* **The task**: Please restate, word for word, the lines below that begin at the one with "contabilidad" and end at the one with "Expresión Verbal en el Ámbito Profesional". Leave out all other lines.
(Extracted data begins)
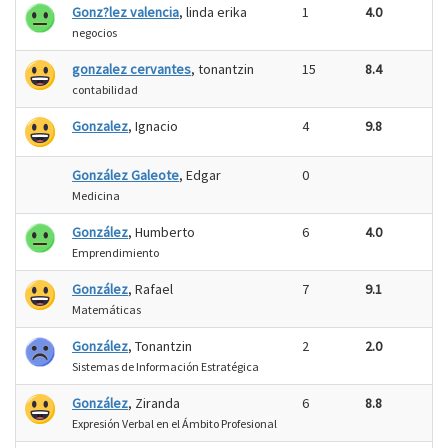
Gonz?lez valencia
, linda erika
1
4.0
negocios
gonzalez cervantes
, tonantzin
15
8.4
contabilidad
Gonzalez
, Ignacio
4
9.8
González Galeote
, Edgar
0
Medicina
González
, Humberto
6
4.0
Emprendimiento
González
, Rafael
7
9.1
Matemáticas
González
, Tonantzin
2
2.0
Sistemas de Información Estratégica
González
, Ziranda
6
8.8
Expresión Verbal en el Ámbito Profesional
(Extracted data ends)
(Extracted data begins)
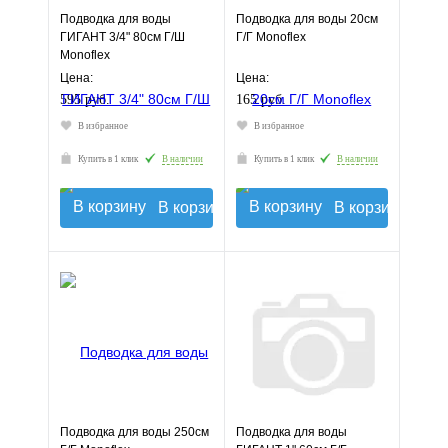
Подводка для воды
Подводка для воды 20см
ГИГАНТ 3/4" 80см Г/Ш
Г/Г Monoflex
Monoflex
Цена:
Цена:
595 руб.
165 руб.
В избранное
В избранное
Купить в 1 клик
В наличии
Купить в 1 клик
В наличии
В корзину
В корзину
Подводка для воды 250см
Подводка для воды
(Extracted data ends)
(Extracted data begins)
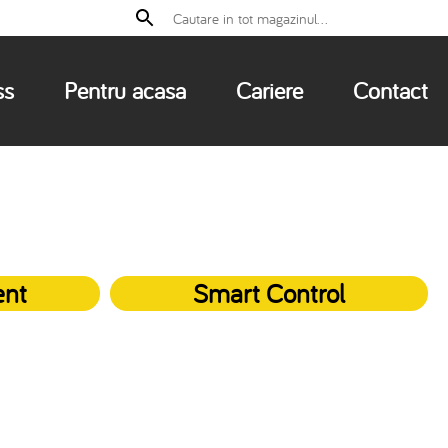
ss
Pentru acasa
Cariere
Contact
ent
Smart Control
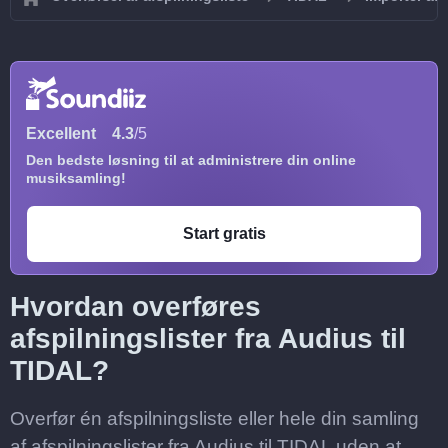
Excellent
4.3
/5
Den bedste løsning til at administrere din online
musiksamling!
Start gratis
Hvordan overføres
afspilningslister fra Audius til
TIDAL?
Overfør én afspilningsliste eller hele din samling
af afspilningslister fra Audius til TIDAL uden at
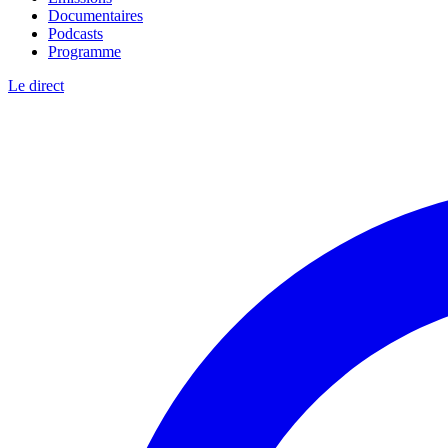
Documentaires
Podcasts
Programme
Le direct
(Extracted data ends)
* **Answer to this problem**:
contabilidad
Gonzalez
, Ignacio
4
9.8
González Galeote
, Edgar
0
Medicina
González
, Humberto
6
4.0
Emprendimiento
González
, Rafael
7
9.1
Matemáticas
González
, Tonantzin
2
2.0
Sistemas de Información Estratégica
González
, Ziranda
6
8.8
Expresión Verbal en el Ámbito Profesional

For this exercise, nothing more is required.